Langer acredita que a maioria dos pequenos fósseis foram triturados com a queda, e as caixas com a identificação foram carbonizadas. Mas ainda resta uma esperança para alguns objetos. “Muitos têm uma etiqueta pintada no próprio fóssil que remete ao número de coleção.” Esse número fica anotado no livro tombo, que atualmente conta com uma versão virtual. “Antigamente era um livro de consulta para identificar o fóssil.”

Museu Nacional abrigava fóssil Luzia, esqueleto mais antigo das Américas - Walter Neves/Biociências da U.S.P - Walter Neves/Biociências da U.S.P
Luzia: O maior tesouro do Museu Nacional era o fóssil do esqueleto mais antigo já encontrado nas Américas, com cerca de 12 mil anos de idade
Imagem: Walter Neves/Biociências da U.S.P
Com a má estrutura do prédio, o paleontólogo tem pouca esperança de que os objetos tenham se salvado. “Quando se compara com os museus na Europa ou Estados Unidos, a situação aqui era triste. Faltam recursos para cuidar, mas também falta conscientização da sociedade, autoridades, que não têm noção do quão importante é cuidar da estrutura.”

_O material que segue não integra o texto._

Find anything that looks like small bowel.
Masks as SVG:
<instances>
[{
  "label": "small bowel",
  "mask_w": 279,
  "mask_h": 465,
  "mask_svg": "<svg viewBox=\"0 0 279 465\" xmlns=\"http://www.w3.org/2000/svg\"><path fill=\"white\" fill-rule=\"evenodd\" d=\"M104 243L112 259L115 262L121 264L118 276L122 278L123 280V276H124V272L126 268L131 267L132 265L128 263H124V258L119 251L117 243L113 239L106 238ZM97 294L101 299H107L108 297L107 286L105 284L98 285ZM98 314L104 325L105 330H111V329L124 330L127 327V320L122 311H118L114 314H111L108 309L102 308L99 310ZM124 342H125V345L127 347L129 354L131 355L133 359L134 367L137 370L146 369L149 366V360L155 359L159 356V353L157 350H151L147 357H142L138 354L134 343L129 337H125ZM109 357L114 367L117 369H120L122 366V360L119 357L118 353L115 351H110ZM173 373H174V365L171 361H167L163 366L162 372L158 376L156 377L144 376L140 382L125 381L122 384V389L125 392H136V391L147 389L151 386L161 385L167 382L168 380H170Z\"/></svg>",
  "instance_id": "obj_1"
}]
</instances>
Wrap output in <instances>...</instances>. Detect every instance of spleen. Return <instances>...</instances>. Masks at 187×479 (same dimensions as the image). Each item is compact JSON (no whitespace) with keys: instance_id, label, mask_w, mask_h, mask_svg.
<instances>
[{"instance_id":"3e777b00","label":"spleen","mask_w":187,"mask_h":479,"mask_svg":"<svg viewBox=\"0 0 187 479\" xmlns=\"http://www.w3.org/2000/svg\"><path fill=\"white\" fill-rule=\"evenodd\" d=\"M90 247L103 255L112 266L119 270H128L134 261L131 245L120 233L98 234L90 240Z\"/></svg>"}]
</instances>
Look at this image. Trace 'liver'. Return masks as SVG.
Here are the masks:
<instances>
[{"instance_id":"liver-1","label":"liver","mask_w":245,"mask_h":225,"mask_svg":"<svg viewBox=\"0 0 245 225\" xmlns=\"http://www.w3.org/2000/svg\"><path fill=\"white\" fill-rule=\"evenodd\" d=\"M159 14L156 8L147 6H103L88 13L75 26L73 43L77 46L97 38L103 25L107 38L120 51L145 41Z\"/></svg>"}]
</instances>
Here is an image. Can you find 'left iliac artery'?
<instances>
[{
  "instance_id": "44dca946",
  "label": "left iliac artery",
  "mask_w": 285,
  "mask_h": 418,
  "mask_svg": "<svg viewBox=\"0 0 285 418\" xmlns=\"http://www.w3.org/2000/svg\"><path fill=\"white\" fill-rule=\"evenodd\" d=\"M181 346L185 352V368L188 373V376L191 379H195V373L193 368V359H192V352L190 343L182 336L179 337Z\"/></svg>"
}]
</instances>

A esperança é encontrar o máximo de fragmentos para tentar restaurar. “É possível colar, mas a questão agora não é o que pode ter-se perdido, mas saber se é possível resgatar alguma coisa.”

Além dos pterossauros, o Maxakalisaurus topai, um dino hoerbívoro de 13 metros de comprimento, deve ter se perdido no desastre. Mas a maior perda, diz o paleontólogo, é Luzia, o humano mais antigo achado no Brasil. Ela viveu em Minas há cerca de 12 mil anos.

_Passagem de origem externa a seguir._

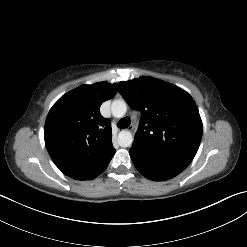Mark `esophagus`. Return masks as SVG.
I'll use <instances>...</instances> for the list:
<instances>
[{"instance_id": "1", "label": "esophagus", "mask_w": 247, "mask_h": 247, "mask_svg": "<svg viewBox=\"0 0 247 247\" xmlns=\"http://www.w3.org/2000/svg\"><path fill=\"white\" fill-rule=\"evenodd\" d=\"M133 128H134V125L133 124H131L130 126H129V130H133Z\"/></svg>"}]
</instances>
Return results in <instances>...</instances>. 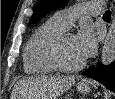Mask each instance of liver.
Listing matches in <instances>:
<instances>
[{
	"label": "liver",
	"instance_id": "liver-1",
	"mask_svg": "<svg viewBox=\"0 0 115 99\" xmlns=\"http://www.w3.org/2000/svg\"><path fill=\"white\" fill-rule=\"evenodd\" d=\"M75 83L73 76H41L19 80L15 86L17 99H57Z\"/></svg>",
	"mask_w": 115,
	"mask_h": 99
}]
</instances>
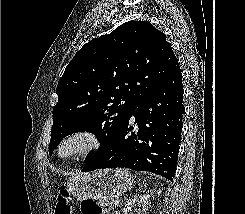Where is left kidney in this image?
<instances>
[{"mask_svg":"<svg viewBox=\"0 0 245 214\" xmlns=\"http://www.w3.org/2000/svg\"><path fill=\"white\" fill-rule=\"evenodd\" d=\"M136 204L139 205V208L136 211L137 214H147L148 197L146 195H140V196L134 197V199H132L131 201L127 203V205H125L126 210H131L133 206H135Z\"/></svg>","mask_w":245,"mask_h":214,"instance_id":"obj_1","label":"left kidney"}]
</instances>
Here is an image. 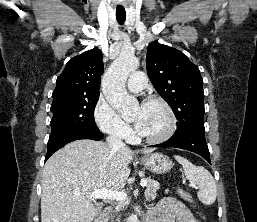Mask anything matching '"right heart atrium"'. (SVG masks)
Segmentation results:
<instances>
[{
	"label": "right heart atrium",
	"mask_w": 257,
	"mask_h": 222,
	"mask_svg": "<svg viewBox=\"0 0 257 222\" xmlns=\"http://www.w3.org/2000/svg\"><path fill=\"white\" fill-rule=\"evenodd\" d=\"M104 111L115 117L117 121L112 128L105 127L99 120L101 113ZM94 119L101 131L115 139L129 140L132 137V130L130 126L119 117L116 111L103 97H100L96 103L94 108Z\"/></svg>",
	"instance_id": "right-heart-atrium-1"
}]
</instances>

Sua descoberta levaram os antropólogos brasileiros a defenderem a existência de duas ondas migratória que ocorreram em direção às Américas no fim da Era do Gelo. É que Luzia se parecia muito mais com aborígenes australianos do que com índios modernos. “Dentro dos fósseis, da arqueologia, o crânio da Luzia é emblemático.”

Meteorito Bengedó

Embora a direção do Museu Nacional e o Corpo de Bombeiros tenham cautela para falar sobre itens que podem ter resistido ao incêndio do último domingo (2), já se sabe que está intacto um dos principais atrativos do acervo: o meteorito Bendegó, o maior do Brasil.

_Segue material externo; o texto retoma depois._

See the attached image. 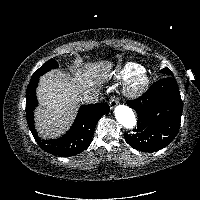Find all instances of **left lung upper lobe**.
<instances>
[{"label":"left lung upper lobe","mask_w":200,"mask_h":200,"mask_svg":"<svg viewBox=\"0 0 200 200\" xmlns=\"http://www.w3.org/2000/svg\"><path fill=\"white\" fill-rule=\"evenodd\" d=\"M161 71L167 76H173V73L168 68L162 69Z\"/></svg>","instance_id":"1"}]
</instances>
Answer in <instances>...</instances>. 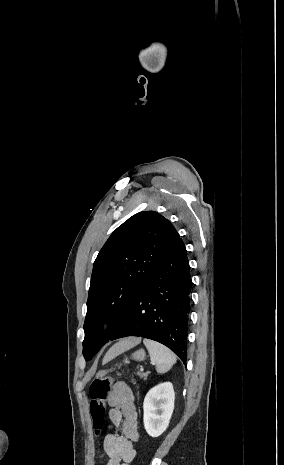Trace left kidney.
<instances>
[{
  "mask_svg": "<svg viewBox=\"0 0 284 465\" xmlns=\"http://www.w3.org/2000/svg\"><path fill=\"white\" fill-rule=\"evenodd\" d=\"M175 393L172 383H161L148 391L144 403V427L150 437L166 431L174 411Z\"/></svg>",
  "mask_w": 284,
  "mask_h": 465,
  "instance_id": "obj_1",
  "label": "left kidney"
}]
</instances>
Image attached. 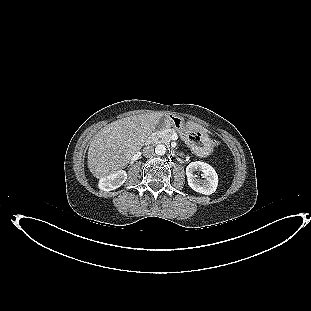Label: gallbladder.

Por ser de ferro maciço, o meteorito pode suportar temperaturas superiores a 10 mil graus centígrados, de acordo com o geólogo Renato Cabral Ramos. "Os meteoritos, possivelmente, tenham sido as únicas peças a resistir a essa tragédia. O Bendegó está intacto. Mas as pesquisas realizadas a partir dele, nas últimas décadas, se perderam com a biblioteca", afirmou.

O meteorito Bendegó está exposto no Museu Nacional desde 1892. Considerado um dos objetos espaciais mais estudados do mundo, ele tem origem incerta, segundo os pesquisadores.